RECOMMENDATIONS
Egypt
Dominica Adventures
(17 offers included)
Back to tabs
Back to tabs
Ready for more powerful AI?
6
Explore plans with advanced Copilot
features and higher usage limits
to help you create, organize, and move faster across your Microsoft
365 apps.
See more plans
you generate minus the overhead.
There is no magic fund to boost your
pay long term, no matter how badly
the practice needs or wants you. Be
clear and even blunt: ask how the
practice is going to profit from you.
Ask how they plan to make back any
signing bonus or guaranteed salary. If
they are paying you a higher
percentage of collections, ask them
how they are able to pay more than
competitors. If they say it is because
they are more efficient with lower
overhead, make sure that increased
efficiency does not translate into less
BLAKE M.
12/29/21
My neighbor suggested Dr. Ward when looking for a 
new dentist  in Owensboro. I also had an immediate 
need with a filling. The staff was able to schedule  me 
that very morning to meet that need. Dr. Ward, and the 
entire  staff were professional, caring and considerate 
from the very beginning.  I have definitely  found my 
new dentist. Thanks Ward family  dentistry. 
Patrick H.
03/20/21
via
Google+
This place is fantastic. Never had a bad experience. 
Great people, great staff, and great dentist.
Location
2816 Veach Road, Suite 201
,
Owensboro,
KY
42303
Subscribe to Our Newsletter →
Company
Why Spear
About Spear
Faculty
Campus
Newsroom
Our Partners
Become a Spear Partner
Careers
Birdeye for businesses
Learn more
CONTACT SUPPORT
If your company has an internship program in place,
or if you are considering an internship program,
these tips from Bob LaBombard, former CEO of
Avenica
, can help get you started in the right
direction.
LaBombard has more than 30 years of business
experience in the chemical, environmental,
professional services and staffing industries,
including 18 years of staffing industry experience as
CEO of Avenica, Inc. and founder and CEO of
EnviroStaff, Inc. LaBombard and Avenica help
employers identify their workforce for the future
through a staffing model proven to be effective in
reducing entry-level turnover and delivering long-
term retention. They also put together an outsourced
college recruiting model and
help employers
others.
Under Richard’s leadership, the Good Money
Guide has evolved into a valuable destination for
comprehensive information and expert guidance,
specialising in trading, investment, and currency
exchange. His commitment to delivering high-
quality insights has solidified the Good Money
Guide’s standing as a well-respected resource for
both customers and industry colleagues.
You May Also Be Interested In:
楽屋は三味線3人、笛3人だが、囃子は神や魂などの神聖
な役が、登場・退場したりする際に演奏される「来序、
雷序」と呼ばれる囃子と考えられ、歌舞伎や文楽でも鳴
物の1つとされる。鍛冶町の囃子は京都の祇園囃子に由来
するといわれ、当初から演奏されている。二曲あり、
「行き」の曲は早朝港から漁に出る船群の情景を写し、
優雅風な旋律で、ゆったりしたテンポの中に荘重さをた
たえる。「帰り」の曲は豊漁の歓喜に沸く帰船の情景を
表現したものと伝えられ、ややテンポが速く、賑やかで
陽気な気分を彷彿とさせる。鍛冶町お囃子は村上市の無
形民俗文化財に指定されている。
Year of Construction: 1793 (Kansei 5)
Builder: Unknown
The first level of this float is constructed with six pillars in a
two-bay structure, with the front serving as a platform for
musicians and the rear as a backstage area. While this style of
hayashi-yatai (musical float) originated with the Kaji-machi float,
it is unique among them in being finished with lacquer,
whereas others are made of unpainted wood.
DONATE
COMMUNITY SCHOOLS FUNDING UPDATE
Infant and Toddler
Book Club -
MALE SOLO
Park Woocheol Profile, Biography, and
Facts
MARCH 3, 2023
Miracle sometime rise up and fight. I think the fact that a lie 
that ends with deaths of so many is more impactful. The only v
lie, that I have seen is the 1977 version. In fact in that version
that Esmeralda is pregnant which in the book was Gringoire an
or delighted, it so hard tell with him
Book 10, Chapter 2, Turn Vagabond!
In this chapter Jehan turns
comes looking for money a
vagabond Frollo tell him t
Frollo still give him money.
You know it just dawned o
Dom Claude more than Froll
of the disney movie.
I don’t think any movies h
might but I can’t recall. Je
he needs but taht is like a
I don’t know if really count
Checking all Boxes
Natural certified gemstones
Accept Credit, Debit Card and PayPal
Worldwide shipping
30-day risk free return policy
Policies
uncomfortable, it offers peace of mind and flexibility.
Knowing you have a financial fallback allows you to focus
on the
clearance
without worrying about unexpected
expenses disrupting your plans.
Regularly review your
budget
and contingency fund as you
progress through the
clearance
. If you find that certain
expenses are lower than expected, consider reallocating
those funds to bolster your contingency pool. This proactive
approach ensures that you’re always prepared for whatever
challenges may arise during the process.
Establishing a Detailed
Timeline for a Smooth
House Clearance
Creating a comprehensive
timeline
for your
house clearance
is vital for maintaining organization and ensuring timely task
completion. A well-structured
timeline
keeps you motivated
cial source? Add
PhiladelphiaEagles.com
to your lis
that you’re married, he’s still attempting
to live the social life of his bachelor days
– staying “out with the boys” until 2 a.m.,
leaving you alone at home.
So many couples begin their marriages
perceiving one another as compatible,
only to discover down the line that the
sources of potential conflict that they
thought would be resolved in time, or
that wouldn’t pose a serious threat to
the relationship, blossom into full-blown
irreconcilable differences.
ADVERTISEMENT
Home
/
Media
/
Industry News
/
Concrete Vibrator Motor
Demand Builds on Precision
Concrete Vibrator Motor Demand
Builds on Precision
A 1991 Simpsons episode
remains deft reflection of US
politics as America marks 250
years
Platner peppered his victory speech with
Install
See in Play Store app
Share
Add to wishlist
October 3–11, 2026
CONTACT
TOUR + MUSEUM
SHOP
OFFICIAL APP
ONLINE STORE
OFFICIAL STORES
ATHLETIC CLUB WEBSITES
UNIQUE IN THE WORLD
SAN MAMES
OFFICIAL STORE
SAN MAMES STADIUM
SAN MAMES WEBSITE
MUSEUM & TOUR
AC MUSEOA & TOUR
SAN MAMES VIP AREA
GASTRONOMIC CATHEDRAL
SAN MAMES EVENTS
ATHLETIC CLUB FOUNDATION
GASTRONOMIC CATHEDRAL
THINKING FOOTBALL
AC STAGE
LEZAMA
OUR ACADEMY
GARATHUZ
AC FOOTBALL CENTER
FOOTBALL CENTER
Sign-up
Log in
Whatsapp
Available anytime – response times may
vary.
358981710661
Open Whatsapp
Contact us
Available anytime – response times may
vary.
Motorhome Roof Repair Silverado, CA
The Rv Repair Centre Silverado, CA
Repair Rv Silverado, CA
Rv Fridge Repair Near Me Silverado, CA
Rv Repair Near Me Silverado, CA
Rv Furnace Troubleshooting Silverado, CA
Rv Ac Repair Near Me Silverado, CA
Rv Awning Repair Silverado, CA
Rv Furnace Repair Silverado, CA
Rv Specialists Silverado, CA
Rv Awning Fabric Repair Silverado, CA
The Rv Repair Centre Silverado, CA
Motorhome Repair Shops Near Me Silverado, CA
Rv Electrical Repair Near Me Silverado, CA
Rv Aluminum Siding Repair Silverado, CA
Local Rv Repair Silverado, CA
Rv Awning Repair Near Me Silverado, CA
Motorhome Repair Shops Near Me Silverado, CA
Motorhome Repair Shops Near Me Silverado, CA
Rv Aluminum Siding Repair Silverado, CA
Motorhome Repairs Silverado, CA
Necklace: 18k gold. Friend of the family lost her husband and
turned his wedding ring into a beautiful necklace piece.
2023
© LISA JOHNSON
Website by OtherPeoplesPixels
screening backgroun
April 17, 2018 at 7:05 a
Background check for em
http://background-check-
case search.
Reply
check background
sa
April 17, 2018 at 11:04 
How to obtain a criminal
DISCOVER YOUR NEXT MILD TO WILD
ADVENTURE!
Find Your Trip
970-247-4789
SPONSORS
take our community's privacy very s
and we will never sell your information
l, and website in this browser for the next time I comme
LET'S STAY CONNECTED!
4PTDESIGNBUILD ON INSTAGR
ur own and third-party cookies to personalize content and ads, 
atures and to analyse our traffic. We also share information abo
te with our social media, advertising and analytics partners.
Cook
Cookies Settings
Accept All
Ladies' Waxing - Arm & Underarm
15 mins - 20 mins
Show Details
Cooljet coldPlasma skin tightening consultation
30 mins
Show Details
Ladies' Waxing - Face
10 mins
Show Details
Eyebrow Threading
● ● ● ● ●
Work to complete:
For the material above, reproduce exactly the lines from the line with "comprehensive information and" to the line with "楽屋は三味線3人、笛3人だが、囃子は神や魂などの神聖", inclusive, and exclude all others.

Answer below:
comprehensive information and expert guidance,
specialising in trading, investment, and currency
exchange. His commitment to delivering high-
quality insights has solidified the Good Money
Guide’s standing as a well-respected resource for
both customers and industry colleagues.
You May Also Be Interested In:
楽屋は三味線3人、笛3人だが、囃子は神や魂などの神聖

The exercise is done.